La Nasa è nel mezzo di una campagna di osservazione senza precedenti che spazia in tutto il Sistema Solare: da quando la cometa interstellare 3I/Atlas è stata scoperta, il primo luglio 2025 grazie al telescopio Atlas in Cile, l’agenzia spaziale americana l’ha inseguita con ogni mezzo a disposizione, dalle sonde impegnate a studiare il Sole ai rover su Marte, dai telescopi spaziali a quelli basati a Terra. Finora 12 strumenti sono riusciti a catturare immagini del nuovo intruso del Sistema Solare, il terzo finora rilevato, ma molti altri potranno avere l’opportunità di puntare i loro occhi mentre la cometa prosegue il suo viaggio.
L’immagine più ravvicinata è stata ottenuta dalla sonda Mars Reconnaissance Orbiter, che si trova intorno a Marte dal 2006. All’inizio di ottobre 2025, 3I/Atlas è infatti passata a circa 30 milioni di chilometri dal pianeta, ed è stata osservata anche dall’orbiter Maven, le cui immagini nell’ultravioletto aiuteranno a comprendere la composizione della cometa, e dal rover Perseverance che si trova sulla superficie marziana.
Alcuni osservatori solari hanno potuto seguire 3I/Atlas mentre si trovava dietro la nostra stella, nascosta alla vista dalla Terra, e per la prima volta sono stati utilizzati per seguire intenzionalmente un oggetto di questo tipo.
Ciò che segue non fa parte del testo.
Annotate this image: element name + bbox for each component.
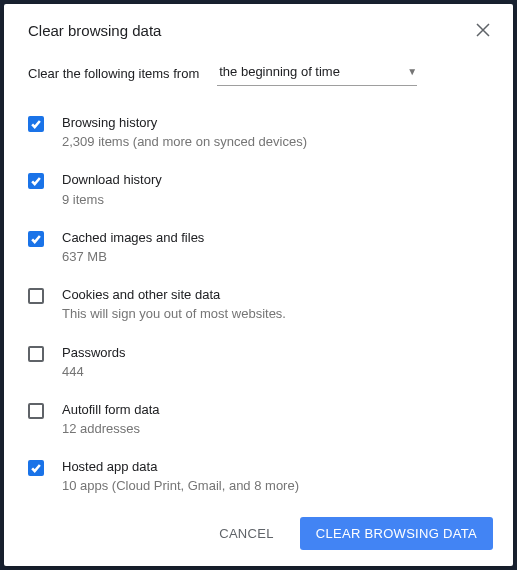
option-row: Hosted app data10 apps (Cloud Print, Gma… xyxy=(28,448,489,503)
option-checkbox[interactable] xyxy=(28,346,44,362)
option-text: Autofill form data12 addresses xyxy=(62,401,489,438)
check-icon xyxy=(30,462,42,474)
cancel-button[interactable]: CANCEL xyxy=(203,517,290,550)
option-text: Download history9 items xyxy=(62,171,489,208)
time-range-value: the beginning of time xyxy=(219,64,340,79)
option-checkbox[interactable] xyxy=(28,231,44,247)
option-label: Download history xyxy=(62,171,489,189)
option-subtext: This will sign you out of most websites. xyxy=(62,305,489,323)
clear-browsing-data-dialog: Clear browsing data Clear the following … xyxy=(4,4,513,566)
option-label: Browsing history xyxy=(62,114,489,132)
option-label: Autofill form data xyxy=(62,401,489,419)
option-checkbox[interactable] xyxy=(28,288,44,304)
close-icon xyxy=(476,23,490,37)
dialog-footer: CANCEL CLEAR BROWSING DATA xyxy=(4,503,513,566)
option-checkbox[interactable] xyxy=(28,403,44,419)
option-checkbox[interactable] xyxy=(28,116,44,132)
time-range-row: Clear the following items from the begin… xyxy=(4,48,513,104)
option-row: Browsing history2,309 items (and more on… xyxy=(28,104,489,161)
chevron-down-icon: ▼ xyxy=(407,66,417,77)
option-subtext: 10 apps (Cloud Print, Gmail, and 8 more) xyxy=(62,477,489,495)
check-icon xyxy=(30,118,42,130)
option-row: Cookies and other site dataThis will sig… xyxy=(28,276,489,333)
option-row: Cached images and files637 MB xyxy=(28,219,489,276)
dialog-title: Clear browsing data xyxy=(28,22,161,39)
option-text: Cookies and other site dataThis will sig… xyxy=(62,286,489,323)
option-label: Cached images and files xyxy=(62,229,489,247)
option-row: Passwords444 xyxy=(28,334,489,391)
option-row: Autofill form data12 addresses xyxy=(28,391,489,448)
time-range-label: Clear the following items from xyxy=(28,66,199,81)
option-subtext: 637 MB xyxy=(62,248,489,266)
option-checkbox[interactable] xyxy=(28,173,44,189)
option-text: Browsing history2,309 items (and more on… xyxy=(62,114,489,151)
option-text: Cached images and files637 MB xyxy=(62,229,489,266)
close-button[interactable] xyxy=(473,20,493,40)
option-subtext: 2,309 items (and more on synced devices) xyxy=(62,133,489,151)
option-subtext: 12 addresses xyxy=(62,420,489,438)
check-icon xyxy=(30,233,42,245)
option-label: Hosted app data xyxy=(62,458,489,476)
time-range-select[interactable]: the beginning of time ▼ xyxy=(217,60,417,86)
option-text: Passwords444 xyxy=(62,344,489,381)
option-checkbox[interactable] xyxy=(28,460,44,476)
dialog-header: Clear browsing data xyxy=(4,4,513,48)
option-subtext: 444 xyxy=(62,363,489,381)
option-text: Hosted app data10 apps (Cloud Print, Gma… xyxy=(62,458,489,495)
clear-browsing-data-button[interactable]: CLEAR BROWSING DATA xyxy=(300,517,493,550)
options-list: Browsing history2,309 items (and more on… xyxy=(4,104,513,503)
check-icon xyxy=(30,175,42,187)
option-label: Passwords xyxy=(62,344,489,362)
option-label: Cookies and other site data xyxy=(62,286,489,304)
option-subtext: 9 items xyxy=(62,191,489,209)
option-row: Download history9 items xyxy=(28,161,489,218)
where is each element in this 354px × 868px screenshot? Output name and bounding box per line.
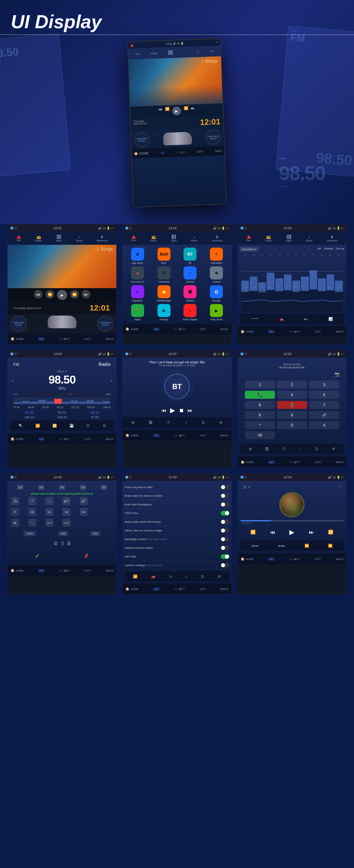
freq-next[interactable]: › <box>111 377 112 383</box>
home-icon[interactable]: 🏠 <box>10 337 14 341</box>
eq-nav-nav[interactable]: Nav <box>246 235 251 241</box>
toggle-brake-switch[interactable] <box>221 493 229 498</box>
key-0[interactable]: 0 <box>277 421 307 429</box>
toggle-vol-switch[interactable] <box>221 546 229 550</box>
app-calculator[interactable]: =Calculator <box>204 248 229 264</box>
music-skip-fwd[interactable]: ⏩ <box>305 544 309 548</box>
signal-icon[interactable]: 📶 <box>35 424 40 428</box>
steer-icon-7[interactable]: 📞 <box>28 519 36 527</box>
freq-3[interactable]: 98.10 <box>79 411 111 414</box>
ac-phone[interactable]: A/C <box>268 461 275 464</box>
key-3[interactable]: 3 <box>309 381 339 389</box>
freq-1[interactable]: 87.50 <box>13 411 45 414</box>
toggle-music2-icon[interactable]: ♪ <box>185 574 187 578</box>
confirm-button[interactable]: ✓ <box>35 552 40 560</box>
phone-grid-icon[interactable]: ⊞ <box>249 447 252 451</box>
music-vol-left[interactable]: ⏮⏮ <box>251 544 259 548</box>
music-next[interactable]: ⏭ <box>309 529 314 535</box>
loop-icon[interactable]: 🔁 <box>52 424 57 428</box>
aux-label[interactable]: AUX <box>23 531 36 536</box>
apps-nav-radio[interactable]: 📻Radio <box>150 235 157 242</box>
steer-icon-3[interactable]: ⏮ <box>46 508 53 516</box>
freq-2[interactable]: 90.10 <box>46 411 78 414</box>
app-playstore[interactable]: ▶Play Store <box>204 304 229 321</box>
music-vol-right[interactable]: ⏭⏭ <box>278 544 285 548</box>
nav-item-radio[interactable]: 📻 Radio <box>35 235 42 242</box>
key-link[interactable]: 🔗 <box>309 411 339 419</box>
music-prev[interactable]: ⏮ <box>270 529 275 535</box>
app-gallery[interactable]: 🖼Gallery <box>178 285 202 302</box>
settings-sync[interactable]: ☿ <box>61 540 64 546</box>
key-5[interactable]: 5 <box>309 391 339 399</box>
key-9[interactable]: 9 <box>277 411 307 419</box>
steer-val-4[interactable]: 255 <box>80 484 86 490</box>
key-1[interactable]: 1 <box>245 381 275 389</box>
eq-nav-bt[interactable]: ɃBluetooth <box>327 235 338 242</box>
eq-tab-all[interactable]: All <box>318 247 321 252</box>
toggle-settings2-icon[interactable]: ⚙ <box>218 574 221 578</box>
skip-back-btn[interactable]: ⏮ <box>34 290 43 299</box>
app-appstore[interactable]: AApp Store <box>125 248 150 264</box>
apps-nav-apps[interactable]: Apps <box>171 235 177 242</box>
back-button-music[interactable]: BACK <box>336 557 344 561</box>
bt-play[interactable]: ▶ <box>170 406 175 414</box>
key-6[interactable]: 6 <box>245 401 275 409</box>
apps-nav-music[interactable]: ♪Music <box>191 235 198 242</box>
back-button[interactable]: BACK <box>106 337 114 341</box>
music-list-icon[interactable]: ≡ <box>248 485 250 489</box>
eq-tab-default[interactable]: Default <box>324 247 333 252</box>
fm-steer-label[interactable]: FM <box>90 531 100 536</box>
bt-stop[interactable]: ⏹ <box>179 407 184 413</box>
home-icon-apps[interactable]: 🏠 <box>125 327 129 331</box>
cancel-button[interactable]: ✗ <box>84 552 89 560</box>
steer-val-2[interactable]: 255 <box>38 484 44 490</box>
steer-icon-9[interactable]: Vol K <box>62 519 70 527</box>
settings-icon[interactable]: ⚙ <box>103 424 106 428</box>
phone-clock-icon[interactable]: ⏱ <box>282 447 286 451</box>
bt-list-icon[interactable]: ☰ <box>202 420 205 424</box>
toggle-gps-switch[interactable] <box>221 554 229 559</box>
key-hash[interactable]: # <box>309 421 339 429</box>
music-heart-icon[interactable]: ♡ <box>337 485 341 489</box>
bt-prev[interactable]: ⏮ <box>161 407 167 413</box>
app-carlink[interactable]: 🚗Car Link 2.0 <box>125 266 150 283</box>
key-2[interactable]: 2 <box>277 381 307 389</box>
key-7[interactable]: 7 <box>309 401 339 409</box>
toggle-mirror-switch[interactable] <box>221 528 229 533</box>
am-label[interactable]: AM <box>58 531 69 536</box>
end-button[interactable]: 📵 <box>277 401 307 409</box>
app-filemanager[interactable]: 📁FileManager <box>152 285 176 302</box>
music-steer-icon[interactable]: ♪ <box>46 497 53 505</box>
bt-next[interactable]: ⏭ <box>187 407 193 413</box>
freq-6[interactable]: 87.50 <box>79 415 111 419</box>
phone-music-icon[interactable]: ♪ <box>300 447 302 451</box>
play-btn[interactable]: ▶ <box>57 290 67 300</box>
app-chrome[interactable]: ○Chrome <box>178 266 202 283</box>
bt-image-icon[interactable]: 🖼 <box>149 420 152 424</box>
back-button-steering[interactable]: BACK <box>106 569 114 572</box>
freq-5[interactable]: 108.00 <box>46 415 78 419</box>
ac-bt[interactable]: A/C <box>153 434 160 437</box>
ac-music[interactable]: A/C <box>268 557 275 561</box>
steer-icon-8[interactable]: Vol K <box>46 519 53 527</box>
key-back[interactable]: ⌫ <box>245 431 275 439</box>
steer-icon-5[interactable]: ⏭ <box>80 508 88 516</box>
eq-nav-apps[interactable]: Apps <box>286 235 292 242</box>
music-skip-bwd[interactable]: ⏪ <box>328 544 332 548</box>
settings-gear[interactable]: ⚙ <box>53 540 58 546</box>
list-icon[interactable]: ☰ <box>86 424 90 428</box>
ac-control[interactable]: A/C <box>38 337 45 341</box>
back-button-eq[interactable]: BACK <box>336 330 344 333</box>
apps-nav-nav[interactable]: Nav <box>131 235 136 241</box>
steer-icon-6[interactable]: ▶ <box>11 519 19 527</box>
vol-down-icon[interactable]: 🔊- <box>80 497 88 505</box>
settings-bt2[interactable]: Ƀ <box>67 540 71 546</box>
key-4[interactable]: 4 <box>277 391 307 399</box>
back-button-bt[interactable]: BACK <box>221 434 229 437</box>
phone-settings-icon[interactable]: ⚙ <box>332 447 335 451</box>
toggle-lantern-switch[interactable] <box>221 563 229 568</box>
app-moxfay[interactable]: mmoxfay <box>152 304 176 321</box>
eq-icon-wave[interactable]: 〜〜 <box>251 316 259 321</box>
freq-4[interactable]: 106.10 <box>13 415 45 419</box>
music-menu-icon[interactable]: ☰ <box>243 485 247 489</box>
Fra questi ci sono la missione Stereo, che ha perso nel 2014 una delle due sonde gemelle, il telescopio spaziale Soho di Nasa e Agenzia Spaziale Europea, e la missione Punch lanciata nel 2025, che ha fotografato in particolare la coda della cometa.
Ci sono poi le sonde Psyche e Lucy, attualmente dirette a studiare alcuni asteroidi, che hanno incrociato la cometa a settembre 2025, rispettivamente dalla distanza di 53 milioni di chilometri e 380 milioni di chilometri. Hanno infine fotografato l’intruso del Sistema Solare i telescopi spaziali Hubble di Nasa ed Esa, James Webb di Nasa, Esa e Agenzia spaziale canadese e Spherex, lanciato anch’esso a marzo 2025.